Aluminum is the most abundant metal on earth and can be found almost everywhere on the planet. It is always found as a compound mixed with other elements and occurs naturally in soil and water.
Although, in truth, it is never found as a free metal and needs to be physically processed into the form that we know and love. This form is, of course, metal aluminum slabs, and the process for creating them was perfected in France circa 1903.
Strange fact; One of the first uses for aluminum foil was to create leg bands to identify racing pigeons.
By 1911 these slabs were being rolled in a rolling mill to achieve an even thinner foil. However, it was not until 1913 that it was first used commercially in America. Its first recorded usage here was as a food covering for Life Saver sweets.
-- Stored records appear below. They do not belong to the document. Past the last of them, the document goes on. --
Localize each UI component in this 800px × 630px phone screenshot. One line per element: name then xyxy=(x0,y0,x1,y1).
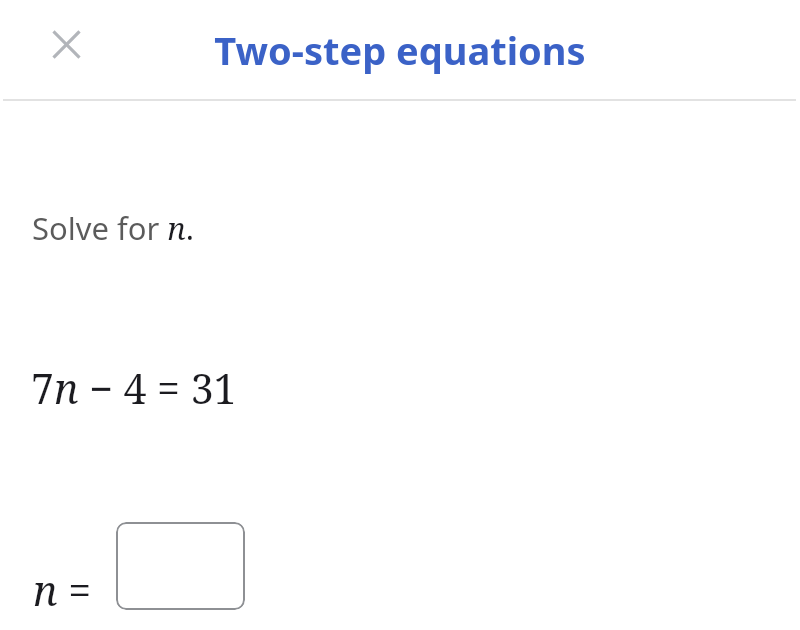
button[interactable]: Close xyxy=(38,16,94,72)
staticText: Two-step equations xyxy=(0,24,800,76)
staticText: 7n − 4 = 31 xyxy=(31,360,237,416)
staticText: Solve for n. xyxy=(32,207,194,249)
button[interactable]: Answer input field xyxy=(116,522,245,610)
staticText: n = xyxy=(33,562,92,618)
By the early 1960s, we even had aluminum Christmas trees complete with foil-covered branches and decorations.
Amazingly particles of aluminum are found in the air. However, the concentrations here are extremely low and range from 0.005 to 0.18 micrograms per cubic meter, depending upon location.
Natural waters such as lakes and streams also contain aluminum being generally at a concentration below 0.1 milligrams per liter. Meaning that the human body is always prone to ingesting aluminum.
This ingestion has never been identified as a problem as we have evolved to excrete it through natural processes. However, recently the human body has begun to collect more than it excretes, and this revelation has prompted scientists to investigate.
How Does Aluminum Leach Into The Food We Eat
Aluminum foil is extremely thin, is malleable, and has a high resistance to heat. This is why many of us use it in the cooking, wrapping, and storing of food.
However, it is not indestructible, and it should not be automatically considered 100% safe for the human body.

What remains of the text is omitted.